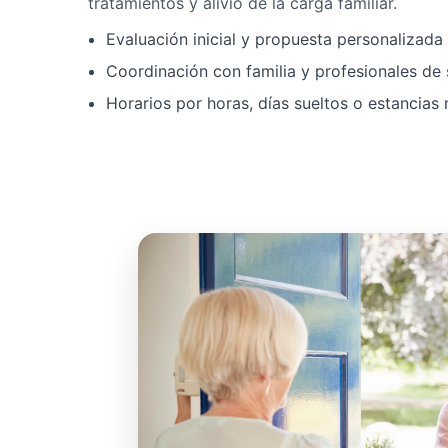
tratamientos y alivio de la carga familiar.
Evaluación inicial y propuesta personalizad
Coordinación con familia y profesionales de 
Horarios por horas, días sueltos o estancias 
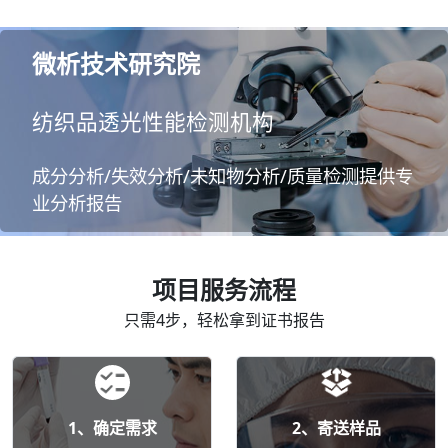
微析技术研究院
纺织品透光性能检测机构
成分分析/失效分析/未知物分析/质量检测提供专
业分析报告
项目服务流程
只需4步，轻松拿到证书报告
1、确定需求
2、寄送样品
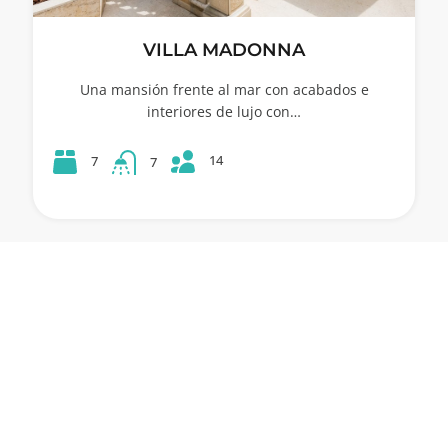
VILLA MADONNA
Una mansión frente al mar con acabados e
interiores de lujo con…
14
7
7
Mira todas las villas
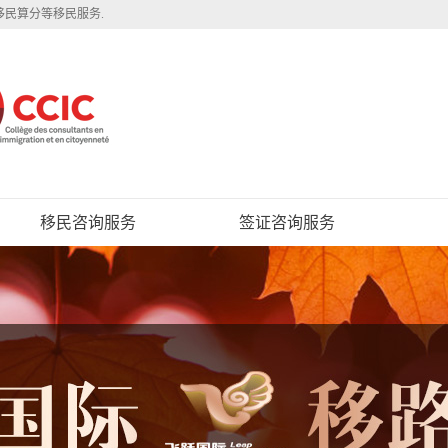
移民算分等移民服务.
移民咨询服务
签证咨询服务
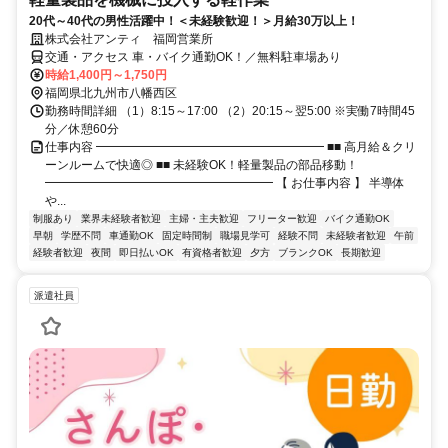
20代～40代の男性活躍中！＜未経験歓迎！＞月給30万以上！
株式会社アンティ 福岡営業所
交通・アクセス 車・バイク通勤OK！／無料駐車場あり
時給1,400円～1,750円
福岡県北九州市八幡西区
勤務時間詳細 （1）8:15～17:00 （2）20:15～翌5:00 ※実働7時間45
分／休憩60分
仕事内容 ━━━━━━━━━━━━━━━━━━━ ■■ 高月給＆クリ
ーンルームで快適◎ ■■ 未経験OK！軽量製品の部品移動！
━━━━━━━━━━━━━━━━━━━ 【 お仕事内容 】 半導体
や...
制服あり
業界未経験者歓迎
主婦・主夫歓迎
フリーター歓迎
バイク通勤OK
早朝
学歴不問
車通勤OK
固定時間制
職場見学可
経験不問
未経験者歓迎
午前
経験者歓迎
夜間
即日払いOK
有資格者歓迎
夕方
ブランクOK
長期歓迎
派遣社員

··········

- YOUR TASK -
Please reproduce the entries above exactly, from their first line to the line holding "VILLA MADONNA" inclusive, and nothing else; the pictures stay out.

- TASK ANSWER -
tratamientos y alivio de la carga familiar.
Evaluación inicial y propuesta personalizad
Coordinación con familia y profesionales de 
Horarios por horas, días sueltos o estancias 
微析技术研究院
纺织品透光性能检测机构
成分分析/失效分析/未知物分析/质量检测提供专
业分析报告
项目服务流程
只需4步，轻松拿到证书报告
1、确定需求
2、寄送样品
VILLA MADONNA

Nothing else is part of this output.